One supposes the meeting didn’t go quite as well as he’d thought.

Submitting a formal request for transfer is an extraordinary measure in soccer. It almost always ends one way – with the player getting what he wants. And no player has ever had as much leverage as this one.

Usually, this would be fairly simple. Only a few clubs on Earth can afford Messi’s salary, which is reported to be in the neighbourhood of $100-million a year. Every one of them will want him, so it’s a matter of which one he prefers.

An early favourite might be Manchester City. It has the cash, is managed by the man who guided Messi through his golden period, and is far enough away from Spain to soften the blow there.

But this fracas is complicated (I would probably say massively improved) by the fact that Messi disputes Barcelona’s contractual hold on him.

He reportedly believes he can cancel his deal at will so long as he publicly states his intentions. Which he’s just done. He would then be free to move anywhere he likes without a transfer fee.

Conversely, Barcelona believes any club that wants Messi must still pay his $1.1-billion buy-out clause (yes, you read that number right).

I suppose it’s possible this family squabble can still be patched up. But it appears more likely that it’s headed toward complete estrangement. Messi will appear awfully silly if he goes back on what he’s just done, which may be why he did it.

There is something sad and inevitable about all this. Messi was one of the last connections to the 20th-century ideal of coming up and eventually going out with the same organization.

Some time in the nineties, sports became the best-paid slice of the gig economy. Greed got repackaged and moralized (“I’m just doing what’s best for my family”). Loyalty became a synonym for foolishness.

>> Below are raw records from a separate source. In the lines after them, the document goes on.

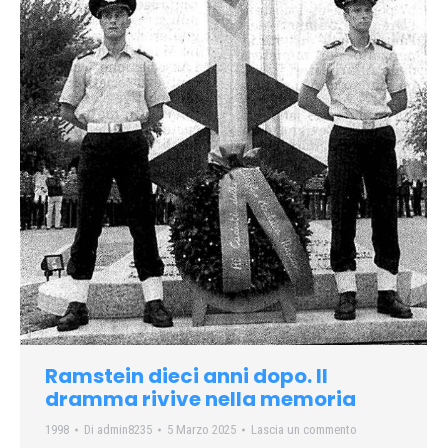
Ramstein dieci anni dopo. Il
dramma rivive nella memoria
1998
Di
admin8235
5 Marzo 2025
Lascia un commento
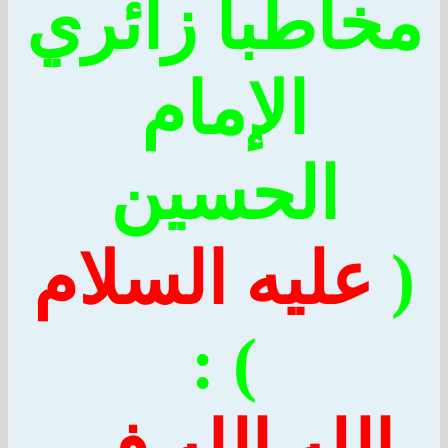
اطباً زائري
الإمام
الحسين
عليه السلام
) :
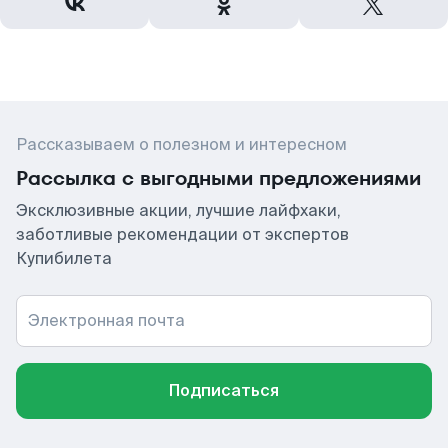
Рассказываем о полезном и интересном
Рассылка с выгодными предложениями
Эксклюзивные акции, лучшие лайфхаки,
заботливые рекомендации от экспертов
Купибилета
Электронная почта
Подписаться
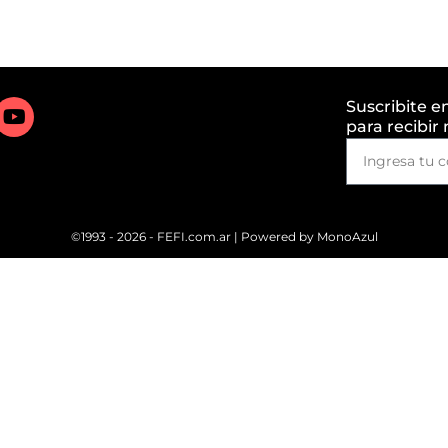
Suscribite e
para recibir
©1993 - 2026 - FEFI.com.ar | Powered by
MonoAzul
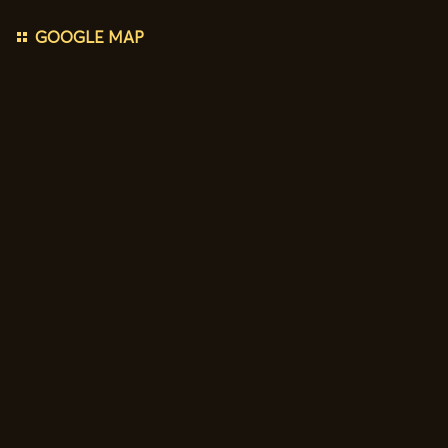
GOOGLE MAP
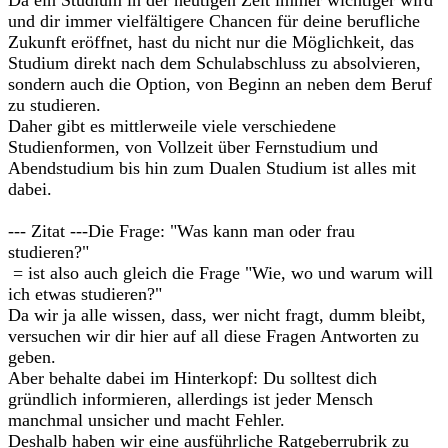
Da ein Studium in der heutigen Zeit immer wichtiger wird
und dir immer vielfältigere Chancen für deine berufliche
Zukunft eröffnet, hast du nicht nur die Möglichkeit, das
Studium direkt nach dem Schulabschluss zu absolvieren,
sondern auch die Option, von Beginn an neben dem Beruf
zu studieren.
Daher gibt es mittlerweile viele verschiedene
Studienformen, von Vollzeit über Fernstudium und
Abendstudium bis hin zum Dualen Studium ist alles mit
dabei.
--- Zitat ---Die Frage: "Was kann man oder frau
studieren?"
= ist also auch gleich die Frage "Wie, wo und warum will
ich etwas studieren?"
Da wir ja alle wissen, dass, wer nicht fragt, dumm bleibt,
versuchen wir dir hier auf all diese Fragen Antworten zu
geben.
Aber behalte dabei im Hinterkopf: Du solltest dich
gründlich informieren, allerdings ist jeder Mensch
manchmal unsicher und macht Fehler.
Deshalb haben wir eine ausführliche Ratgeberrubrik zu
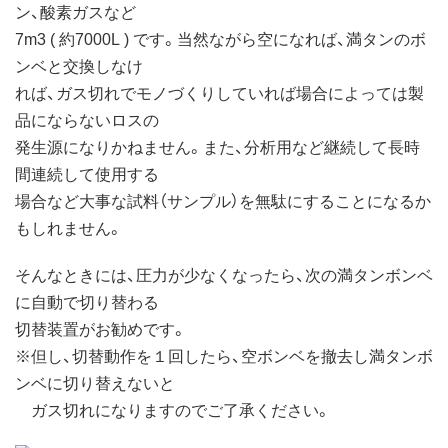
ン、酸素ガスなど
7m3 ( 約7000L ) です。当然ながら空になれば、満タンのボ
ンベと交換しなけ
れば、ガス切れでモノづくりしていれば場合によっては製
品にならないロスの
発生源になりかねません。また、分析用など継続して長時
間連続して使用する
場合など大事な試料（サンプル）を無駄にすることになるか
もしれません。
そんなときには、圧力が少なくなったら、次の満タンボンベ
に自動で切り替わる
切替装置がお勧めです。
※但し、切替動作を１回したら、空ボンベを撤去し満タンボ
ンベに切り替えないと
ガス切れになりますのでご了承ください。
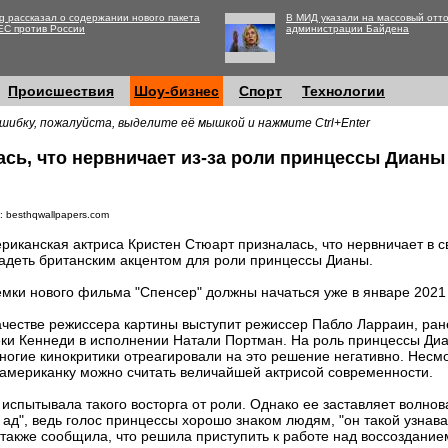
g рассказал о содержании нового пакета
В МИД указали на массовый отто
ЕС против России
администрации Байдена
Происшествия
Шоу-бизнес
Спорт
Технологии
шибку, пожалуйста, выделите её мышкой и нажмите Ctrl+Enter
сь, что нервничает из-за роли принцессы Дианы
: besthqwallpapers.com
риканская актриса Кристен Стюарт призналась, что нервничает в 
адеть британским акцентом для роли принцессы Дианы.
мки нового фильма "Спенсер" должны начаться уже в январе 2021 
ачестве режиссера картины выступит режиссер Пабло Ларраин, ран
ки Кеннеди в исполнении Натали Портман. На роль принцессы Ди
ногие кинокритики отреагировали на это решение негативно. Несм
американку можно считать величайшей актрисой современности.
 испытывала такого восторга от роли. Однако ее заставляет волно
как ад", ведь голос принцессы хорошо знаком людям, "он такой узна
 также сообщила, что решила приступить к работе над воссозданием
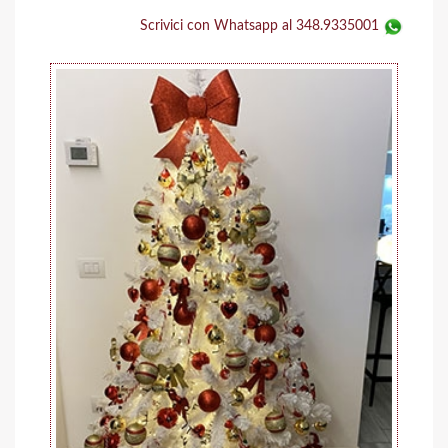
Scrivici con Whatsapp al 348.9335001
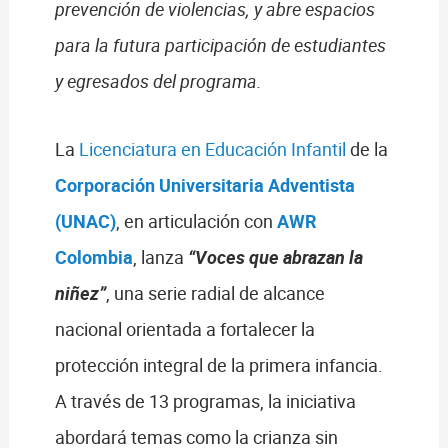
prevención de violencias, y abre espacios
para
la futura participación
de estudiantes
y egresados del programa.
La
Licenciatura en Educación Infantil
de la
Corporación Universitaria Adventista
(UNAC)
, en articulación con
AWR
Colombia
, lanza
“Voces que abrazan la
niñez”
, una serie radial de alcance
nacional orientada a fortalecer la
protección integral de la primera infancia.
A través de 13 programas, la iniciativa
abordará temas como la crianza sin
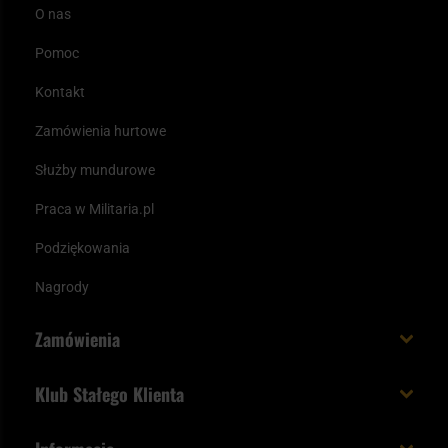
O nas
Pomoc
Kontakt
Zamówienia hurtowe
Służby mundurowe
Praca w Militaria.pl
Podziękowania
Nagrody
Zamówienia
Koszt i czas dostawy
Klub Stałego Klienta
Zamów do 23:00 - dostawa jutro!
Co zyskujesz z kontem KSK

Messi was a one-man bulwark against that shift.

One of his former teammates, Javier Mascherano, once summed him up this way: “Although he may not be human, it’s good that Messi still thinks he is.” That is the key to Messi’s global appeal – he seems surreal and completely down-to-earth at the same time. People everywhere connect to his remarkable averageness.

Well, he’s never seemed more human than he does right now. That usually means something bad is about to happen.